"Mr. Clayton! Now, chile, didn't I tell you so? Do you suppose, now, you'd a let him lend you dat ar money if you hadn't liked him? But, come, chile, hurry! Dere's Mas'r Tom and dat other gen'leman coming back, and you must be down to dinner."

The company assembled at the dinner-table was not particularly enlivening. Tom Gordon, who, in the course of his morning ride, had discovered the march which his sister had stolen upon him, was more sulky and irritable than usual, though too proud to make any allusion to the subject. Nina was annoyed by the presence of Mr. Jekyl, whom her brother insisted should remain to dinner. Aunt Nesbit was uncommonly doleful, of course. Clayton, who, in mixed society, generally took the part of a listener rather than a talker, said very little; and had it not been for Carson, there's no saying whether any of the company could have spoken. Every kind of creature has its uses, and there are times when a lively, unthinking chatterbox is a perfect godsend. Those unperceiving people, who never notice the embarrassment of others, and who walk with the greatest facility into the gaps of conversation, simply because they have no perception of any difficulty there, have their hour; and Nina felt positively grateful to Mr. Carson for the continuous and cheerful rattle which had so annoyed her the day before. Carson drove a brisk talk with the lawyer about the value of property, percentage, etc.; he sympathized with Aunt Nesbit on her last-caught cold; rallied Tom on his preoccupation; complimented Nina on her improved color from her ride; and seemed on such excellent terms both with himself and everybody else, that the thing was really infectious.

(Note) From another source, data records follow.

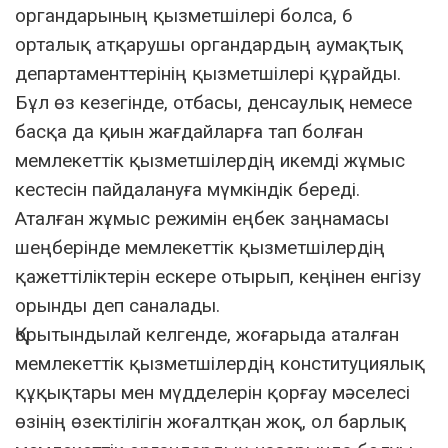
органдарының қызметшілері болса, 6
орталық атқарушы органдардың аумақтық
департаменттерінің қызметшілері құрайды.
Бұл өз кезегінде, отбасы, денсаулық немесе
басқа да қиын жағдайларға тап болған
мемлекеттік қызметшілердің икемді жұмыс
кестесін пайдалануға мүмкіндік береді.
Аталған жұмыс режимін еңбек заңнамасы
шеңберінде мемлекеттік қызметшілердің
қажеттіліктерін ескере отырып, кеңінен енгізу
орынды деп саналады.
Қорытындылай келгенде, жоғарыда аталған
мемлекеттік қызметшілердің конституциялық
құқықтары мен мүдделерін қорғау мәселесі
өзінің өзектілігін жоғалтқан жоқ, ол барлық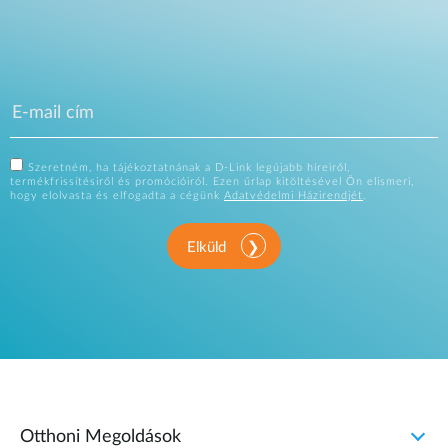
Szeretném, ha tájékoztatnának a D-Link legújabb híreiről,
termékfrissítésiről és promócióiról. Ezen űrlap kitöltésével Ön elismeri,
hogy elolvasta és elfogadta a cégünk
Adatvédelmi Házirendjét
.
Elküld
Otthoni Megoldások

"What do you call your best investments, down here,—land, eh?" he said to Mr. Jekyl.

Mr. Jekyl shook his head.

"Land deteriorates too fast. Besides, there's all the trouble and risk of overseers, and all that. I've looked this thing over pretty well, and I always invest in niggers."

"Ah!" said Mr. Carson, "you do?"

"Yes, sir, I invest in niggers; that's what I do; and I hire them out, sir,—hire them out. Why, sir, if a man has a knowledge of human nature, knows where to buy and when to buy, and watches his opportunity, he gets a better percentage on his money that way than any other. Now, that was what I was telling Mrs. Nesbit, this morning. Say, now, that you give one thousand dollars for a man,—and I always buy the best sort, that's economy,—well, and he gets—put it at the lowest figure—ten dollars a month wages, and his living. Well, you see there, that gives you a pretty handsome sum for your money. I have a good talent of buying. I generally prefer mechanics. I have got now working for me three bricklayers. I own two first-rate carpenters, and last month I bought a perfect jewel of a blacksmith. He is an uncommonly ingenious man; a fellow that will make, easy, his fifteen dollars a month; and he is the more valuable because he has been religiously brought up. Why, some of them, now, will cheat you if they can; but this fellow has been brought up in a district where they have a missionary, and a great deal of pains has been taken to form his religious principles. Now, this fellow would no more think of touching a cent of his earnings than he would of stealing right out of my pocket. I tell people about him, sometimes, when I find them opposed to religious instruction. I tell them, 'See there, now—you see how godliness is profitable to the life that now is.' You know the Scriptures, Mrs. Nesbit?"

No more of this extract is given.